While financing is an option as a last resort, associate broker Bryan Townsend warned it will cost you more in the long run. “You could be looking at an extra 10 to 15% interest on a mortgage.” he said.
Yes, there’s escrow
While not required, Granados, Domínguez and Townsend all recommended using the account to securely hold your deposit.
Please, work with an agent
Agents ensure your financial and legal security. Granados, who’s been in the sales market for 15 years, always tells his clients “it’s the same as in the [United States].”
Purchasing as a foreigner is surprisingly uncomplicated
“You pretty much come, decide what you want to buy and place an offer as you would at home,” Zapata said.
The only thing that’s different is that if you’re within 31 miles (50 kilometers) of the coastline, you have to set up a bank trust. Your property is an asset held by the bank and you are the beneficiary. This, Zapata says, stems from a “slightly outdated” rule to protect coastlines and borders.
As far as visas go, both Canadians and Americans receive six-month tourist visas upon arrival. At present, nothing else is required, though Zapata said the government is encouraging people who live in Mexico part time to apply for temporary residency. As a temporary resident, you can enter and exit the country as you please and you may also apply for a work visa.
Mexico gets a bad rap
While the country certainly has security issues, real-estate agents assure buyers they rarely permeate into expat and second-home communities.
“People talk a lot about safety in Mexico, but overall it’s a safe place to live. When people ask me about that I tell them … they shouldn’t have anything to worry about,” Zapata said.
Krstich echoed that sentiment.
“I don’t feel any safety issues, but I know if anything negative happens in Playa [del Carmen], my friends in the States are the first ones to call and let me know,” she said. “Mexico sometimes gets a bad rap, but I still feel safe to go there and I’m a single, 75-year-old woman and I always travel by myself.”
Krstich was hard-pressed to come up with a challenge of owning a second home in Mexico.

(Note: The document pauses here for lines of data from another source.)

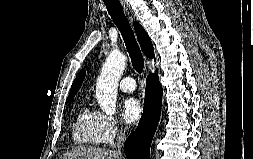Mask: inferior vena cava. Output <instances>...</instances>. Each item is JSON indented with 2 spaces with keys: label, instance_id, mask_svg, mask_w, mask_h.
I'll use <instances>...</instances> for the list:
<instances>
[{
  "label": "inferior vena cava",
  "instance_id": "1",
  "mask_svg": "<svg viewBox=\"0 0 253 159\" xmlns=\"http://www.w3.org/2000/svg\"><path fill=\"white\" fill-rule=\"evenodd\" d=\"M124 141H125V134L123 132H120V134L118 136V140H117V148H118L117 153L118 154H121V148L124 144Z\"/></svg>",
  "mask_w": 253,
  "mask_h": 159
}]
</instances>
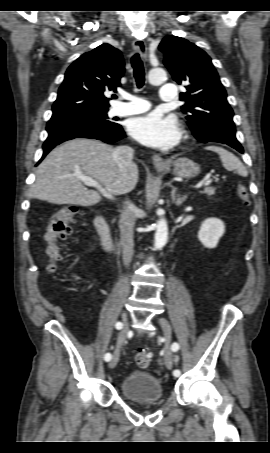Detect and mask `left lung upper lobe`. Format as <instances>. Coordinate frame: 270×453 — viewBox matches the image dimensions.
Instances as JSON below:
<instances>
[{"label":"left lung upper lobe","instance_id":"1","mask_svg":"<svg viewBox=\"0 0 270 453\" xmlns=\"http://www.w3.org/2000/svg\"><path fill=\"white\" fill-rule=\"evenodd\" d=\"M164 64L187 92L180 100L193 135L203 143L237 141L233 111L211 58L195 44L177 36H166L159 45Z\"/></svg>","mask_w":270,"mask_h":453}]
</instances>
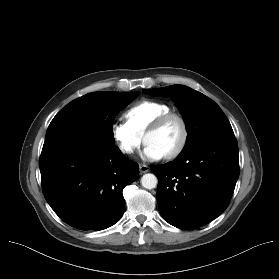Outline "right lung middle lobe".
<instances>
[{
    "label": "right lung middle lobe",
    "mask_w": 279,
    "mask_h": 279,
    "mask_svg": "<svg viewBox=\"0 0 279 279\" xmlns=\"http://www.w3.org/2000/svg\"><path fill=\"white\" fill-rule=\"evenodd\" d=\"M137 96L138 92H93L77 98L53 118L45 141L76 135L105 147L115 146L113 121Z\"/></svg>",
    "instance_id": "right-lung-middle-lobe-1"
}]
</instances>
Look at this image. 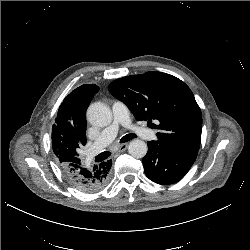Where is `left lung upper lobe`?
Instances as JSON below:
<instances>
[{
  "label": "left lung upper lobe",
  "instance_id": "obj_1",
  "mask_svg": "<svg viewBox=\"0 0 250 250\" xmlns=\"http://www.w3.org/2000/svg\"><path fill=\"white\" fill-rule=\"evenodd\" d=\"M108 89L126 103L137 120H145L158 129L159 143L199 150L202 114L193 93L183 81L166 73L151 71L117 79Z\"/></svg>",
  "mask_w": 250,
  "mask_h": 250
}]
</instances>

Where she lives in Playa del Carmen, she said the majority of people speak English, so you can get by without knowing Spanish.

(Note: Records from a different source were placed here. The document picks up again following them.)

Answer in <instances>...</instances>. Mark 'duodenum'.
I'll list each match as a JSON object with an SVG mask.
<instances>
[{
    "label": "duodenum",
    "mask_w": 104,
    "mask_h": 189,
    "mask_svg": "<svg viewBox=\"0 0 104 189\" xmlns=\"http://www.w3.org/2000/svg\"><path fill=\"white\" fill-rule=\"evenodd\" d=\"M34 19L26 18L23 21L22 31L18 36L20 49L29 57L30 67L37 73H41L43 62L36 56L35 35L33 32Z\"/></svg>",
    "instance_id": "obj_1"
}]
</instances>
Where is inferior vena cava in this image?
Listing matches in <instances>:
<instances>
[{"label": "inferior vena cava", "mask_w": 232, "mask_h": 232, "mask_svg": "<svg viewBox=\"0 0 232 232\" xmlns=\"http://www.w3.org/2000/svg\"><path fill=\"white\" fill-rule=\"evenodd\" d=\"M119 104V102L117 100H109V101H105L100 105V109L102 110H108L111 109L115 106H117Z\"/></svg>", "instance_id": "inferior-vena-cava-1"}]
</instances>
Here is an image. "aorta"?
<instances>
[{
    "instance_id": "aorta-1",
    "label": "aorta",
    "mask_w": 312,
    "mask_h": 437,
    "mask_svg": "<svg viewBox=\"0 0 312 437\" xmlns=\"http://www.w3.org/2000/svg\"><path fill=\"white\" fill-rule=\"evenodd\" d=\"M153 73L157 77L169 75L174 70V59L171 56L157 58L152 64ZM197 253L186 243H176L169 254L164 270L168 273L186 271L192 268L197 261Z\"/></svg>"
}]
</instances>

Taxes are lower on these properties than in the U.S., says Townsend. “Your annual property taxes on a $400,000 home would be around $500,” he said.
Then there are the obvious benefits, the same that draw people to second-home communities around the world: A rich culture, warm weather, world-class beaches and a lower cost of living.
Additionally, most of the areas that attract foreigners tend to be walkable towns, and people tend to live healthier lifestyles.
“I have known several clients, who over time, have quit taking high blood pressure medicine and things like that because they just seem to be healthier here,” Zapata said. “They eat healthier, that kind of thing. For overall health reasons, it’s a better place to live.”
It’s no surprise that second homeowners can’t wait to get back.
This was the first year since Krstich purchased her condo that she didn’t go to Mexico. She wasn’t scared of being in the country during COVID, she said, but of crowded airports and airplanes. In the meantime, she has her condo rented out.
If the pandemic has taught us anything, it’s that nothing is guaranteed and there is no time like the present.
“If you’ve ever thought about moving to Mexico, you need to act on it and not let it be a dream you never fulfill,” Zapata said. “It was always my dream to come down here. I was about 42 when I moved so I still had to work for a while so that was a big unknown, but now there are so many opportunities for people to work from home, so it’s actually a lot easier to do.”